# Cerclage with twins



## twinmomma

So... I'm 18 weeks pregnant tomorrow, had a cerclage placed on Tuesday. My cervix was measuring 1.5cm. The Dr said that the surgery went well and its a good thing we did it because my cervix was soft. What the heck does that mean anyway? Is it going to get more soft? I'm on bed rest for the rest of my pregnancy now. I'm also on progesterone shots.

Anyway, I'm looking for twin mommies that have been in a similar situation. I'm so scared and worried all the time. I hope this works. Anyone have any success? I feel like all hope is lost and these babies are going to come early. Any chance I'll carry them to a decent term? I just hate all of this unknown, its making me nuts! I keep reading that nothing has been proven to work with twin pregnancies, thats scary!


----------



## lizziedripping

Hi hun - fret not my sweet, I have been in exactly the same situation as you and had a cerclage placed at 12wks in my twin pregnancy. My second child was born prem at 24wks due to an incompetent cervix, so I was terrified when I discovered I was carrying twins :(

Anyhoo, stitch worked and I got to my section date at 38wks and delivered very big boys (see ticker) :). My cervix was very soft at 12wks when the doc placed the stitch, the worst she had ever seen. Basically a cervix should be firm like the tip of a nose early on in pregnancy, it only usually softens in preperation for labour, usually at 32plus wks. Mine had absolutely no tone at all and would easily admit a large speculum during the surgery :( I really thought I wouldn't make it past 24wks, but I did and my cervix only funneled (opened at the top - normal in ladies with IC) at 25wks and remained that way until delivery. Yours might do the same, but it is the reason for placing the stitch, and the stitch will prevent it from opening any further.

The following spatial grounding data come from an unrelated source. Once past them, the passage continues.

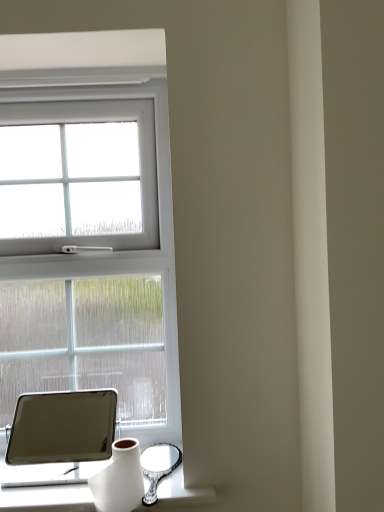 Question: Is matte black tablet at lower left not near white glossy vase at lower left?

Choices:
 (A) no
 (B) yes

Answer: (B)

Question: Considering the relative positions of matte black tablet at lower left and white glossy vase at lower left in the image provided, is matte black tablet at lower left in front of white glossy vase at lower left?

Choices:
 (A) yes
 (B) no

Answer: (B)

Question: Does matte black tablet at lower left have a greater width compared to white glossy vase at lower left?

Choices:
 (A) no
 (B) yes

Answer: (B)

Question: From a real-world perspective, is matte black tablet at lower left located higher than white glossy vase at lower left?

Choices:
 (A) yes
 (B) no

Answer: (A)

Question: Is the depth of matte black tablet at lower left greater than that of white glossy vase at lower left?

Choices:
 (A) yes
 (B) no

Answer: (A)

Question: From a real-world perspective, is matte black tablet at lower left positioned under white glossy vase at lower left based on gravity?

Choices:
 (A) yes
 (B) no

Answer: (B)

Question: Is white glossy vase at lower left at the right side of matte black tablet at lower left?

Choices:
 (A) no
 (B) yes

Answer: (B)

Question: Is white glossy vase at lower left at the left side of matte black tablet at lower left?

Choices:
 (A) no
 (B) yes

Answer: (A)

Question: From the image's perspective, is white glossy vase at lower left on top of matte black tablet at lower left?

Choices:
 (A) yes
 (B) no

Answer: (B)

Question: Can you confirm if white glossy vase at lower left is shorter than matte black tablet at lower left?

Choices:
 (A) yes
 (B) no

Answer: (A)

Question: Is white glossy vase at lower left aimed at matte black tablet at lower left?

Choices:
 (A) no
 (B) yes

Answer: (A)

Question: Is white glossy vase at lower left turned away from matte black tablet at lower left?

Choices:
 (A) yes
 (B) no

Answer: (A)

Question: From a real-world perspective, is white glossy vase at lower left physically located above or below matte black tablet at lower left?

Choices:
 (A) above
 (B) below

Answer: (B) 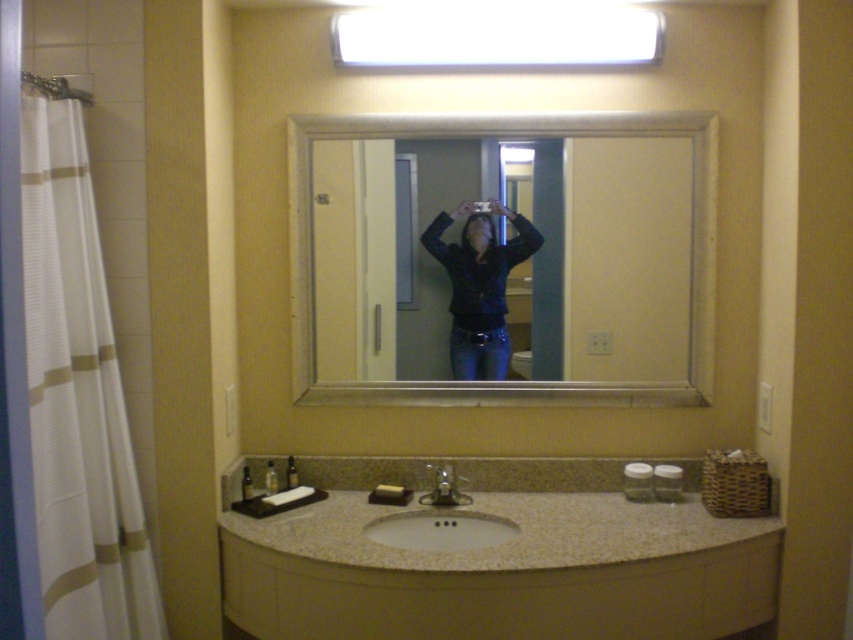 Question: Does white glossy sink at center appear on the right side of brushed metal shower at upper left?

Choices:
 (A) yes
 (B) no

Answer: (A)

Question: Which object is farther from the camera taking this photo?

Choices:
 (A) brushed metal shower at upper left
 (B) white textured fabric at left
 (C) white glossy sink at center

Answer: (C)

Question: Among these objects, which one is nearest to the camera?

Choices:
 (A) white glossy sink at center
 (B) white textured fabric at left
 (C) silver metallic mirror at center
 (D) brushed metal shower at upper left

Answer: (B)

Question: Can you confirm if silver metallic faucet at center is bigger than brushed metal shower at upper left?

Choices:
 (A) no
 (B) yes

Answer: (A)

Question: Which point is closer to the camera?

Choices:
 (A) silver metallic faucet at center
 (B) shiny black jacket at center
 (C) white glossy sink at center

Answer: (C)

Question: Does white glossy sink at center appear on the left side of brushed metal shower at upper left?

Choices:
 (A) no
 (B) yes

Answer: (A) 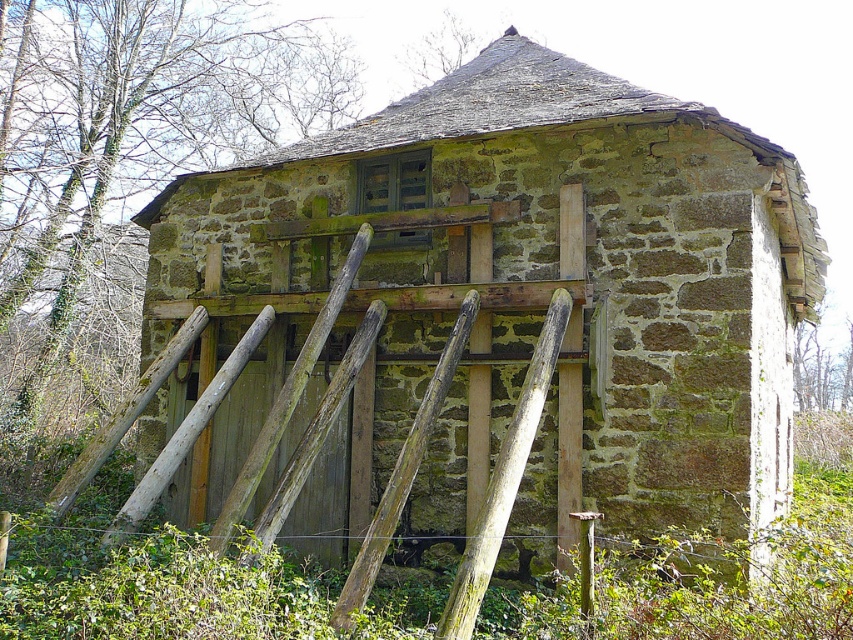 You are a carpenter assessing the stability of the old stone building. You notice two wooden supports in front of the building. Which one is shorter, the smooth wooden plank at center or the weathered wood at center?

The smooth wooden plank at center is shorter than the weathered wood at center.

You are standing in front of the old stone building and want to place a new support beam. The coordinates of the current wooden plank are at point 0.748, 0.592. Where should you place the new beam relative to the existing smooth wooden plank at center to ensure stability?

The smooth wooden plank at center is located at point [503,477]. To ensure stability, the new beam should be placed adjacent to or overlapping with this coordinate to reinforce the existing support. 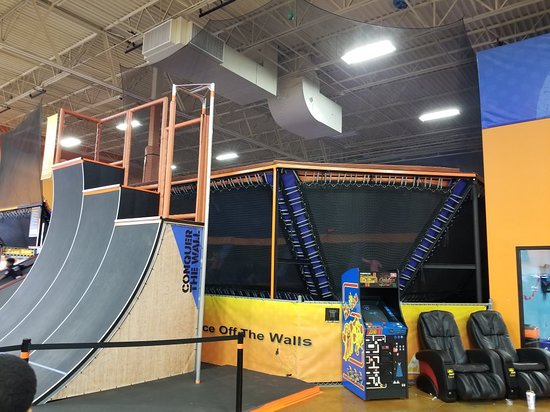 I want to click on cup, so click(x=531, y=398). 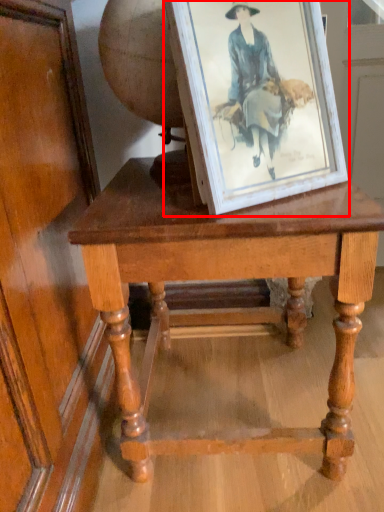 Question: From the image's perspective, considering the relative positions of picture frame (annotated by the red box) and table in the image provided, where is picture frame (annotated by the red box) located with respect to the staircase?

Choices:
 (A) below
 (B) above

Answer: (B)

Stitches work very well if placed before any dilation/funneling has taken place hun. So long as it is there, and you have a decent length of closed cervix below it, you have every chance of going to term with these babies. I am proof positive that a stitch can and does work, and in my case held in over 16Ibs of baby - consultant even now can't believe how crappy my cervix looked, but took that huge strain regardless!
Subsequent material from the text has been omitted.